Tesseract is an ambitious work by choreographic duo Rashaun Mitchell and Silas Riener (former Merce Cunningham Dance Company dancers), together with pioneering video artist Charles Atlas (who was a long term collaborator of Merce Cunningham). Inspired by science fiction and time travel, and experimental in form and technique, it is rich in psychedelic, potent, disorientating and hypnotic images.

Journalists please note: there is an opportunity to see Tesseract in the US in November prior to the Barbican performances. Please contact the Barbican’s Communications Office for more details.

Tesseract is part of Life Rewired: a season exploring what it means to be human when technology is changing everything.

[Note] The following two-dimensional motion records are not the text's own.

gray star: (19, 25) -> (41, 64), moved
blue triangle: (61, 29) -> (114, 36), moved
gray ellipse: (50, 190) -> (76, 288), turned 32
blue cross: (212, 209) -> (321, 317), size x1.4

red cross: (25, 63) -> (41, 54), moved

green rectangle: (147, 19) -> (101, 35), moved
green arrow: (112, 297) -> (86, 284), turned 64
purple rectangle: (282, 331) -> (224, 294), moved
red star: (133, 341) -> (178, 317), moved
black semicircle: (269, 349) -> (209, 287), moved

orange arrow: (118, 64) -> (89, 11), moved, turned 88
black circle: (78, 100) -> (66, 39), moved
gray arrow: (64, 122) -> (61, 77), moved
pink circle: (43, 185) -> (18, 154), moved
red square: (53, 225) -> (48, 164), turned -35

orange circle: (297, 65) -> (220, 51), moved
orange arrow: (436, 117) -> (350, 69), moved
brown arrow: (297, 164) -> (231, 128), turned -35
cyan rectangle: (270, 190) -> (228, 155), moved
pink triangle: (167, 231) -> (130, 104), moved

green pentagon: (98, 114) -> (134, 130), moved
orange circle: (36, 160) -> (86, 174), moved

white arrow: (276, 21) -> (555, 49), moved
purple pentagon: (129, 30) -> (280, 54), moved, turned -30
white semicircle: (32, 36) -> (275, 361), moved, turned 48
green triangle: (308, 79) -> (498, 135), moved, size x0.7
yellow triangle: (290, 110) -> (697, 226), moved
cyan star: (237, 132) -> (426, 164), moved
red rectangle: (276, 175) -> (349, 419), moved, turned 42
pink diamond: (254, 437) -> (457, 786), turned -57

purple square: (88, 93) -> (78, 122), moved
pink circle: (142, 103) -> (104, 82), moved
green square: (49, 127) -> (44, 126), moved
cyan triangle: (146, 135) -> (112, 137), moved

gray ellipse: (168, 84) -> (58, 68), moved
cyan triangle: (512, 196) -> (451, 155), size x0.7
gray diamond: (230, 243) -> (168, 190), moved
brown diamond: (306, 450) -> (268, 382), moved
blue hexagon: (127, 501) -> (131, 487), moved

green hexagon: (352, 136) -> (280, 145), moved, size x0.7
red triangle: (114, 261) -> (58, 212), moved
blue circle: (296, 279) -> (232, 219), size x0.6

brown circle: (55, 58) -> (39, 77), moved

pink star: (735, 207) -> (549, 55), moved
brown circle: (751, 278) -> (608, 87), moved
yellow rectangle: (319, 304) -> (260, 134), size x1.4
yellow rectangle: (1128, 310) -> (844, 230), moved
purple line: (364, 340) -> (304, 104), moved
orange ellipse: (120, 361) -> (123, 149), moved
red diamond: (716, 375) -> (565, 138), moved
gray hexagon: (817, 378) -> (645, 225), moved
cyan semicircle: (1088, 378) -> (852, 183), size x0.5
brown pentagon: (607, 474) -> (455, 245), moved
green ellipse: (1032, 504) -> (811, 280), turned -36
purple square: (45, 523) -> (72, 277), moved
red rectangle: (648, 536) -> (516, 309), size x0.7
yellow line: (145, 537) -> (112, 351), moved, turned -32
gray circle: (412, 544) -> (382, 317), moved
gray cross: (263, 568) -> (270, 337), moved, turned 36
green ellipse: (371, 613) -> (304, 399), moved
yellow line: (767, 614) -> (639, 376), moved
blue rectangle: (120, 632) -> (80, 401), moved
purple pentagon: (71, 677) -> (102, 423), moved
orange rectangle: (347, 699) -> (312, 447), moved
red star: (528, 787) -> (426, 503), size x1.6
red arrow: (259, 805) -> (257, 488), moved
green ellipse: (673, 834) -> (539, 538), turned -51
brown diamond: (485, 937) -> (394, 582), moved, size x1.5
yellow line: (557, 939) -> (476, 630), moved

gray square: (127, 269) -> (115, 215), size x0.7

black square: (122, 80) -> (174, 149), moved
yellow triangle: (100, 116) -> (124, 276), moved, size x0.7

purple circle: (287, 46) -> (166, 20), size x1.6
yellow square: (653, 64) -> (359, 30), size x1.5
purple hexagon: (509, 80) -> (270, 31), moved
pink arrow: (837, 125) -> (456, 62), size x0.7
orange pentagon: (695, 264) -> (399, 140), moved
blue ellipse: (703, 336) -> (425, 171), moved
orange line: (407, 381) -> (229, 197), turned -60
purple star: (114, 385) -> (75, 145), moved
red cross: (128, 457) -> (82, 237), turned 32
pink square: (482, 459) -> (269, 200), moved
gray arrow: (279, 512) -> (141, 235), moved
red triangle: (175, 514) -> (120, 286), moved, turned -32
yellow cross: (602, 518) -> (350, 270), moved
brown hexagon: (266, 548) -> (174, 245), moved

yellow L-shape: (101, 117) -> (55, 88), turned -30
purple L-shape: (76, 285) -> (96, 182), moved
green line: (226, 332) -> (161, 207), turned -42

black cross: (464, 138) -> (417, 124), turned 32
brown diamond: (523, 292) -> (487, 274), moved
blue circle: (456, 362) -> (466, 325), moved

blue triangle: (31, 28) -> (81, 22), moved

Tickets for Tesseract are on sale.


Internationaal Theater Amsterdam (Toneelgroep Amsterdam) – Medea
Wednesday 6–Saturday 9 March 2019, Barbican Theatre
Press night: Wednesday 6 March 2019, 7.45pm

Simon Stone finds a contemporary reality for this masterful retelling of Euripides’ Medea.

After involuntary confinement in a psychiatric hospital, Anna, once a successful doctor, is determined to put things right. Willing to forgive her husband’s affair with a younger woman, she wants a fresh start with him and their children. But he has different plans. Sidelined and in danger of losing everything, she is driven into a corner and sees only one way out.

Marieke Heebink, seen at the Barbican in Toneelgroep’s astonishing Persona last year, won the Dutch acting award, the Theo d’Or, for her role as Medea. Coupled with incomparable performances by the ensemble, magnified at times by live video, audiences are turned into complicit witnesses.

An Australian director who reinvents classics, Stone gained five-star reviews at the Barbican for The Wild Duck in 2014 whilst his recent production of Yerma won multiple Olivier Awards.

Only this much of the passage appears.